The molecular basis of coupling between poly(A)-tail length and translational efficiency

Reviewer #2 (Recommendations for the authors):

Figure 1 – there is substantial variability across different extracts. For example, the difference in translation of short vs. long tail reporter is 15.2-fold (1B), 33.8-fold (1C), and 7.4-fold (1E). What is the source of this variability? Also, some panels have error bars and others do not. Can error bars be included in all panels?

The experiment that produced the 7.4-fold difference was performed in oocytes rather than in extracts, which might help to explain why its fold-change differed. For experiments done in extracts, one source of variability might have been the different batches of oocyte lysates. Another might have been the different buffer conditions that resulted from protein-storage buffer being added to the reactions that differed by 33.8-fold but not to those that differed by 15.2-fold.

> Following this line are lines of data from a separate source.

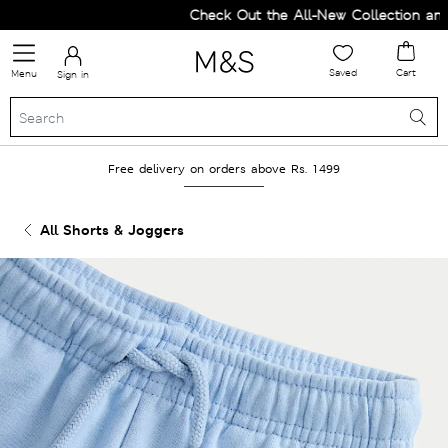
Check Out the All-New Collection and U
Saved
Cart
Menu
Sign in
Free delivery on orders above Rs. 1499
All Shorts & Joggers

To address the question of experimental variability and lack of error bars, these three experiments were repeated with replicates. When repeating these experiments, we used Nluc/Rluc reporters and an Fluc normalization control that had a histone mRNA 3′-end stem-loop. The new results resembled the original ones and are now shown as the (Figure 1B, C, E and Figure 1—figure supplement 1B), whereas one of the original panels has been moved to the supplement (Figure 1—figure supplement 2A).

Figure 1C and 1E – How does the overexpression level of PABPC compare to endogenous levels?

We tried to quantify the overexpression of ePAB relative its endogenous level by western, but the ePAB antibody did not seem to recognize the tagged ePAB protein we overexpressed. We observed a signal for the FLAG tag but not for overexpressed ePAB, which migrated slower on the gel. Nonetheless, we were able to detect overexpressed PABPC1 (as shown in Figure 1—figure supplement 1E) and estimated that it reached a level more than six times that of endogenous PABPC1. This information is now mentioned and discussed in our revised discussion.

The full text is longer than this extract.